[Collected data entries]
--- START ---

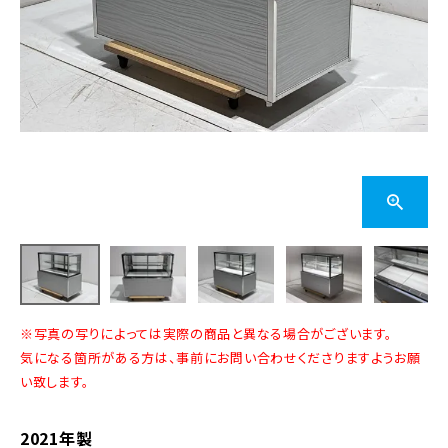
※写真の写りによっては実際の商品と異なる場合がございます。
気になる箇所がある方は、事前にお問い合わせくださりますようお願
い致します。
2021年製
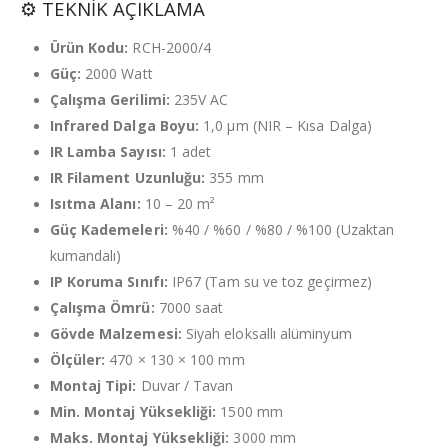
⚙️ TEKNİK AÇIKLAMA
Ürün Kodu:
RCH-2000/4
Güç:
2000 Watt
Çalışma Gerilimi:
235V AC
Infrared Dalga Boyu:
1,0 µm (NIR – Kısa Dalga)
IR Lamba Sayısı:
1 adet
IR Filament Uzunluğu:
355 mm
Isıtma Alanı:
10 – 20 m²
Güç Kademeleri:
%40 / %60 / %80 / %100 (Uzaktan
kumandalı)
IP Koruma Sınıfı:
IP67 (Tam su ve toz geçirmez)
Çalışma Ömrü:
7000 saat
Gövde Malzemesi:
Siyah eloksallı alüminyum
Ölçüler:
470 × 130 × 100 mm
Montaj Tipi:
Duvar / Tavan
Min. Montaj Yüksekliği:
1500 mm
Maks. Montaj Yüksekliği:
3000 mm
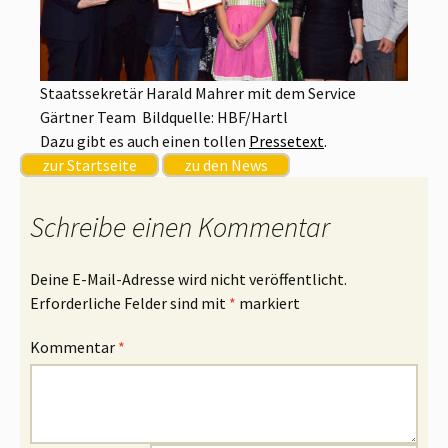
Staatssekretär Harald Mahrer mit dem Service
Gärtner Team Bildquelle: HBF/Hartl
Dazu gibt es auch einen tollen
Pressetext
.
zur Startseite
zu den News
Schreibe einen Kommentar
Deine E-Mail-Adresse wird nicht veröffentlicht.
Erforderliche Felder sind mit
*
markiert
Kommentar
*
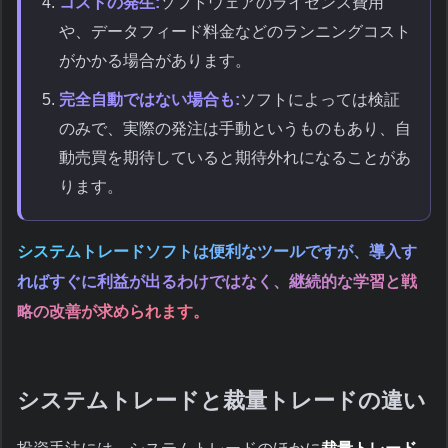
コストの発生:
ソフトウェアのライセンス費用
や、データフィード料金などのランニングコスト
がかかる場合があります。
完全自動ではない場合も:
ソフトによっては検証
のみで、実際の発注は手動というものもあり、自
動売買を期待していると期待外れになることがあ
ります。
システムトレードソフトは便利なツールですが、導入す
ればすぐに利益が出るわけではなく、継続的な学習と戦
略の改善が求められます。
システムトレードと裁量トレードの違い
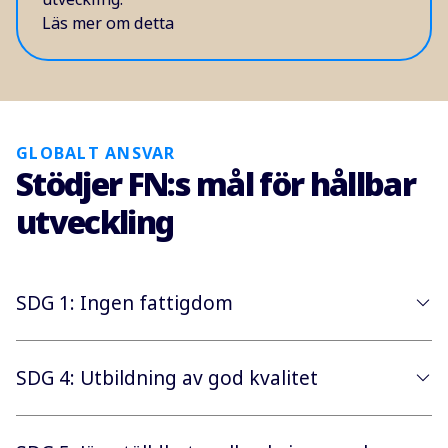
Läs mer om detta
GLOBALT ANSVAR
Stödjer FN:s mål för hållbar
utveckling
SDG 1: Ingen fattigdom
SDG 4: Utbildning av god kvalitet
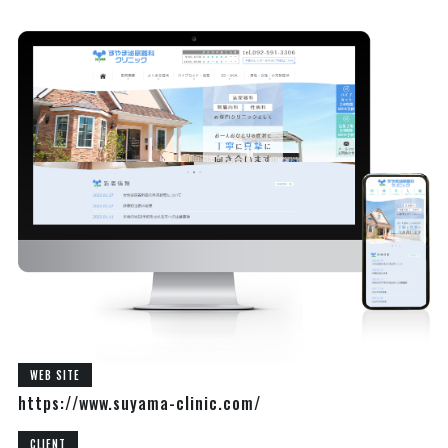
WEB SITE
https://www.suyama-clinic.com/
CLIENT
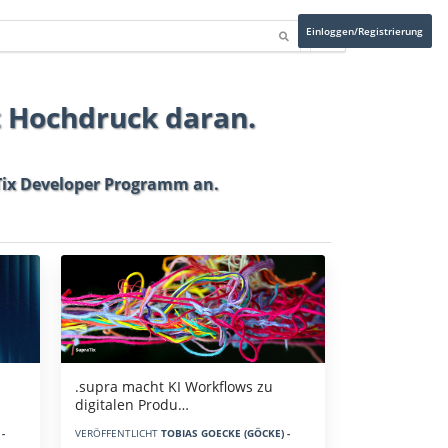
Einloggen/Registrierung
t Hochdruck daran.
ix Developer Programm
an.
.supra macht KI Workflows zu
digitalen Produ…
-
VERÖFFENTLICHT
TOBIAS GOECKE (GÖCKE) -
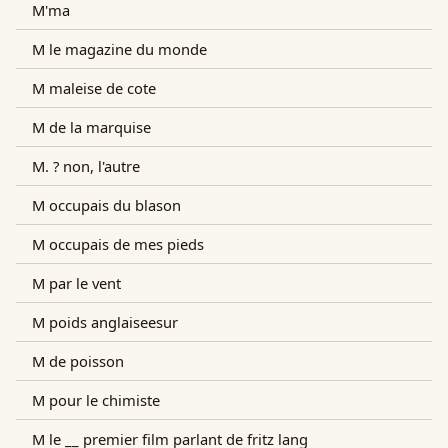
M'ma
M le magazine du monde
M maleise de cote
M de la marquise
M. ? non, l'autre
M occupais du blason
M occupais de mes pieds
M par le vent
M poids anglaiseesur
M de poisson
M pour le chimiste
M le __ premier film parlant de fritz lang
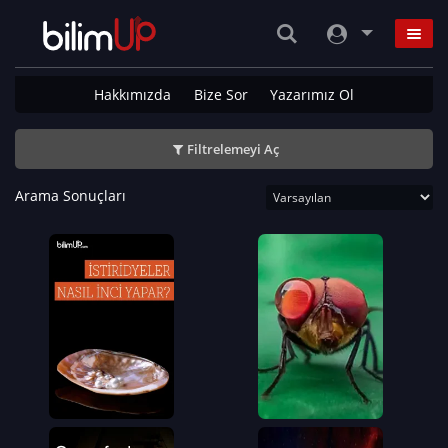
Hakkımızda
Bize Sor
Yazarımız Ol
Filtrelemeyi Aç
Arama Sonuçları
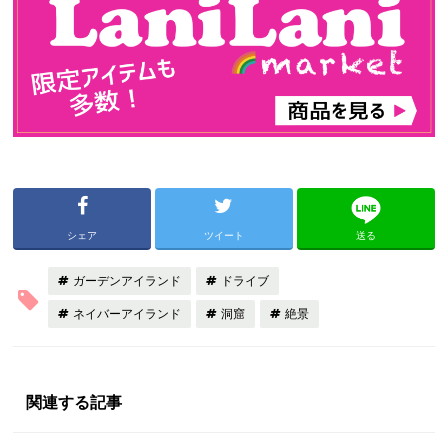
シェア
ツイート
送る
ガーデンアイランド
ドライブ
ネイバーアイランド
洞窟
絶景
関連する記事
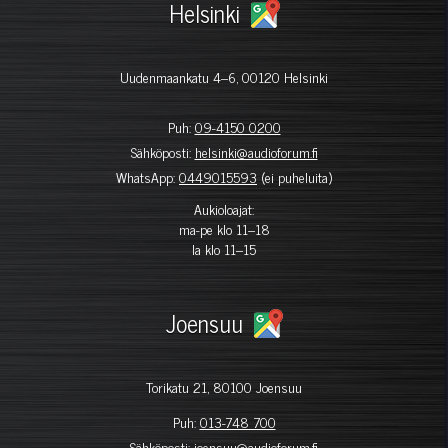
Helsinki
Uudenmaankatu 4–6, 00120 Helsinki
Puh:
09-4150 0200
Sähköposti:
helsinki@audioforum.fi
WhatsApp:
0449015593
(ei puheluita)
Aukioloajat:
ma-pe klo 11–18
la klo 11–15
Joensuu
Torikatu 21, 80100 Joensuu
Puh:
013-748 700
Sähköposti:
joensuu@audioforum.fi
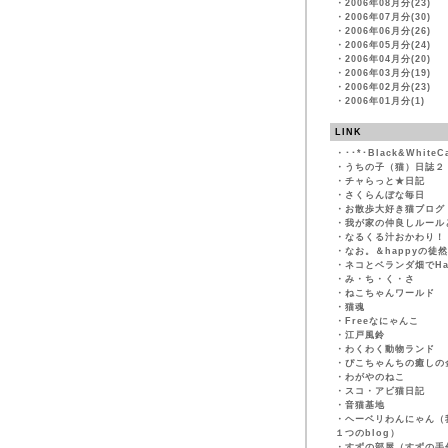
・
2006年08月分(23)
・
2006年07月分(30)
・
2006年06月分(26)
・
2006年05月分(24)
・
2006年04月分(20)
・
2006年03月分(19)
・
2006年02月分(23)
・
2006年01月分(1)
LINK
・
･･*･Black&WhiteC
・
うちの子（猫）日誌２
・
チャらっと★日記
・
さくらんぼな毎日
・
お散歩大好き猫ブログ
・
我が家の仲良しルール
・
なるくる汁おかわり！
・
なお。＆happyの徒
・
ネコとベランダ畑でHapp
・
み・ち・く・さ
・
ねこちゃんワールド
・
猫魂
・
Freeなにゃんこ
・
江戸風鈴
・
わくわく動物ランド
・
ぴこちゃんちの癒しの
・
わがやのねこ
・
スコ・アビ猫日記
・
音猫基地
・
ヘーベリわんにゃん（
１つのblog）
・
すずの部屋（すずの手作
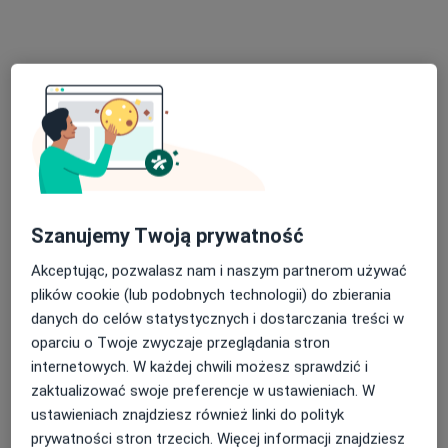
Specjalista nie oferuje umawiania online pod tym adresem.
Poproś o wizytę
Szanujemy Twoją prywatność
Akceptując, pozwalasz nam i naszym partnerom używać
lek. dent. Jolanta Cyburt
plików cookie (lub podobnych technologii) do zbierania
·
Więcej
Stomatolog
danych do celów statystycznych i dostarczania treści w
9 opinii
oparciu o Twoje zwyczaje przeglądania stron
internetowych. W każdej chwili możesz sprawdzić i
Adres 1
Adres 2
zaktualizować swoje preferencje w ustawieniach. W
ustawieniach znajdziesz również linki do polityk
Kazimierza Brokla 2, Warszawa
•
Mapa
prywatności stron trzecich. Więcej informacji znajdziesz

--- END ---

Retype every entry exactly, but keep the pictures out of your copy.

※写真の写りによっては実際の商品と異なる場合がございます。
気になる箇所がある方は、事前にお問い合わせくださりますようお願
い致します。
2021年製
⚙️ TEKNİK AÇIKLAMA
Ürün Kodu:
RCH-2000/4
Güç:
2000 Watt
Çalışma Gerilimi:
235V AC
Infrared Dalga Boyu:
1,0 µm (NIR – Kısa Dalga)
IR Lamba Sayısı:
1 adet
IR Filament Uzunluğu:
355 mm
Isıtma Alanı:
10 – 20 m²
Güç Kademeleri:
%40 / %60 / %80 / %100 (Uzaktan
kumandalı)
IP Koruma Sınıfı:
IP67 (Tam su ve toz geçirmez)
Çalışma Ömrü:
7000 saat
Gövde Malzemesi:
Siyah eloksallı alüminyum
Ölçüler:
470 × 130 × 100 mm
Montaj Tipi:
Duvar / Tavan
Min. Montaj Yüksekliği:
1500 mm
Maks. Montaj Yüksekliği:
3000 mm
Staatssekretär Harald Mahrer mit dem Service
Gärtner Team Bildquelle: HBF/Hartl
Dazu gibt es auch einen tollen
Pressetext
.
zur Startseite
zu den News
Schreibe einen Kommentar
Deine E-Mail-Adresse wird nicht veröffentlicht.
Erforderliche Felder sind mit
*
markiert
Kommentar
*
コストの発生:
ソフトウェアのライセンス費用
や、データフィード料金などのランニングコスト
がかかる場合があります。
完全自動ではない場合も:
ソフトによっては検証
のみで、実際の発注は手動というものもあり、自
動売買を期待していると期待外れになることがあ
ります。
システムトレードソフトは便利なツールですが、導入す
ればすぐに利益が出るわけではなく、継続的な学習と戦
略の改善が求められます。
システムトレードと裁量トレードの違い
Läs mer om detta
GLOBALT ANSVAR
Stödjer FN:s mål för hållbar
utveckling
SDG 1: Ingen fattigdom
SDG 4: Utbildning av god kvalitet
WEB SITE
https://www.suyama-clinic.com/
CLIENT
Einloggen/Registrierung
t Hochdruck daran.
ix Developer Programm
an.
.supra macht KI Workflows zu
digitalen Produ…
-
VERÖFFENTLICHT
TOBIAS GOECKE (GÖCKE) -
M'ma
M le magazine du monde
M maleise de cote
M de la marquise
M. ? non, l'autre
M occupais du blason
M occupais de mes pieds
M par le vent
M poids anglaiseesur
M de poisson
M pour le chimiste
M le __ premier film parlant de fritz lang
Hakkımızda
Bize Sor
Yazarımız Ol
Filtrelemeyi Aç
Arama Sonuçları
シェア
ツイート
送る
ガーデンアイランド
ドライブ
ネイバーアイランド
洞窟
絶景
関連する記事
Helsinki
Uudenmaankatu 4–6, 00120 Helsinki
Puh:
09-4150 0200
Sähköposti:
helsinki@audioforum.fi
WhatsApp:
0449015593
(ei puheluita)
Aukioloajat:
ma-pe klo 11–18
la klo 11–15
Joensuu
Torikatu 21, 80100 Joensuu
Puh:
013-748 700
Sähköposti:
joensuu@audioforum.fi
・
2006年08月分(23)
・
2006年07月分(30)
・
2006年06月分(26)
・
2006年05月分(24)
・
2006年04月分(20)
・
2006年03月分(19)
・
2006年02月分(23)
・
2006年01月分(1)
LINK
・
･･*･Black&WhiteC
・
うちの子（猫）日誌２
・
チャらっと★日記
・
さくらんぼな毎日
・
お散歩大好き猫ブログ
・
我が家の仲良しルール
・
なるくる汁おかわり！
・
なお。＆happyの徒
・
ネコとベランダ畑でHapp
・
み・ち・く・さ
・
ねこちゃんワールド
・
猫魂
・
Freeなにゃんこ
・
江戸風鈴
・
わくわく動物ランド
・
ぴこちゃんちの癒しの
・
わがやのねこ
・
スコ・アビ猫日記
・
音猫基地
・
ヘーベリわんにゃん（
１つのblog）
・
すずの部屋（すずの手作
Specjalista nie oferuje umawiania online pod tym adresem.
Poproś o wizytę
Szanujemy Twoją prywatność
Akceptując, pozwalasz nam i naszym partnerom używać
lek. dent. Jolanta Cyburt
plików cookie (lub podobnych technologii) do zbierania
·
Więcej
Stomatolog
danych do celów statystycznych i dostarczania treści w
9 opinii
oparciu o Twoje zwyczaje przeglądania stron
internetowych. W każdej chwili możesz sprawdzić i
Adres 1
Adres 2
zaktualizować swoje preferencje w ustawieniach. W
ustawieniach znajdziesz również linki do polityk
Kazimierza Brokla 2, Warszawa
•
Mapa
prywatności stron trzecich. Więcej informacji znajdziesz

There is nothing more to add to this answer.